There were of course many other things that are not included here- running through the sprinklers, covering the driveway with sidewalk chalk, blowing bubbles, riding bikes, playing with the other kids in the neighborhood, and just generally being a kid (both Noah and mommy).

It was everything that I truly wish for Noah's childhood to be. Lazy, carefree days with lots of time to be and do whatever he can dream. Thank you summer.




Thursday, August 6, 2009

Unplugged- An Experiment

-Distraught by the fact that the average kid spends several hours a day watching TV and only a few minutes in nature.
-Worried that boys tend to be diagnosed at a higher rate with ADHD.
-Concerned that obesity, diabetes, and a handful of other woes are on the rise.

I decided that we should endeavor to get outside more this summer.

Since Noah is not yet 5, him being outside more inherently means that I am outside more. I will admit to letting go and sending him outside (even out front) by himself. We established rules (no leaving the driveway without asking) which he follows pretty well most of the time. And I check on him frequently. It hasn't been easy to send him out without constant supervision, but I know we are both better for it. I had the run of the neighborhood as a child and as much as my paranoia and the world today will allow, I want that experience for Noah as well. I want him to be a "free range" child.
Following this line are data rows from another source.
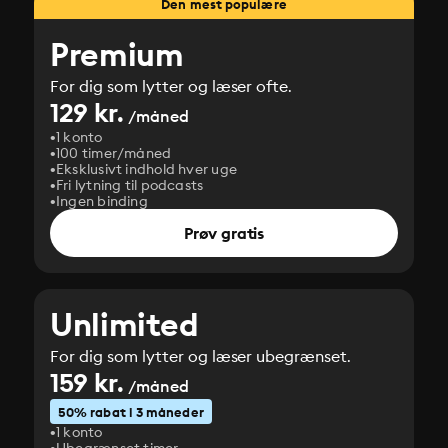
Den mest populære
Premium
For dig som lytter og læser ofte.
129 kr.
/måned
1 konto
100 timer/måned
Eksklusivt indhold hver uge
Fri lytning til podcasts
Ingen binding
Prøv gratis
Unlimited
For dig som lytter og læser ubegrænset.
159 kr.
/måned
50% rabat i 3 måneder
1 konto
He has made friends with a lot of the kids here on our street- younger and older. It doesn't matter. He loves to play with them all and has different experiences depending on whom he is playing with. I sometimes see him just sitting in the grass and just being- which for a child, especially a boy, is a valuable skill that I know will benefit him in school. He is fascinated by the world around him and is asking questions about it. Thank goodness for the internet as it makes answering his questions a lot easier. He is less concerned about what is on television and more concerned about who is outside to play with.
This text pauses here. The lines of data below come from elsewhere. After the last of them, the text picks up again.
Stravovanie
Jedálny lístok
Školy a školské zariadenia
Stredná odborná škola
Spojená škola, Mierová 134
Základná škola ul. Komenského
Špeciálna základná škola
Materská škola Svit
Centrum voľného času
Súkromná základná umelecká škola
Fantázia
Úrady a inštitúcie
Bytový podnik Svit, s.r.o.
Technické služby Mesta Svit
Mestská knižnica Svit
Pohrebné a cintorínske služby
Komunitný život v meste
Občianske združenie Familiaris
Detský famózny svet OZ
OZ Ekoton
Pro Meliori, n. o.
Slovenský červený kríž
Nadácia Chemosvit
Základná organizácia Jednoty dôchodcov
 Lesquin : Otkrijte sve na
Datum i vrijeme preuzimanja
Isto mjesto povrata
And as I said, I have been spending more time outside too. This is an accomplishment as I hate to be too hot or too cold. If I could find a place that has year round highs in the 70s and lows in the 50s, I would move there in a heartbeat. A natural consequence of being outside more, I don't spend nearly as much time watching TV or on the computer (Facebook in particular). At first, it really bothered me. I felt a little out of touch with everyone. But I gradually grew to love the fact that it had been days since I turned on the computer, that I wasn't waiting to see who would post what next to their Facebook page, that I was getting to know my neighbors (actual contact with living people instead of virtual contact). Never mind the fact that I have developed quite a nice tan from so much time outside. I can't rememer the last time I had this much color.
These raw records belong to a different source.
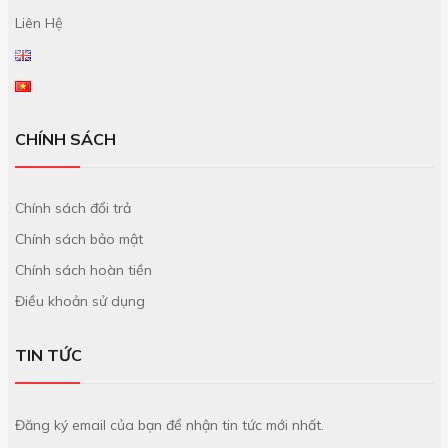
Liên Hệ
CHÍNH SÁCH
Chính sách đổi trả
Chính sách bảo mật
Chính sách hoàn tiền
Điều khoản sử dụng
TIN TỨC
Đăng ký email của bạn để nhận tin tức mới nhất.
So for the better part of the summer I have been "unplugged". I would say that it has been a successful experiment. We have all these gadgets that are supposed to make our lives easier and more comfortable. And on some levels, they do those things. But on another level, we are being robbed of something more fundamental. So I guess another way to look at this experiment is to say that I have plugged into my life. I know our lives are richer and more fulfilling for it too.

So everyone out there will have to forgive me if I don't get right back to your email or respond to your latest Facebook post or request. I'm a little busy hanging out in the driveway with my son and any of our neighbors that care to join us. We are running through the sprinklers, playing with sidewalk chalk and bubbles, and enjoying the summer evenings. School will start all too soon and I want to soak up every minute of summer that I can.

Next blog post- Summer Memories (but not any time real soon, I'm busy plugging into life!)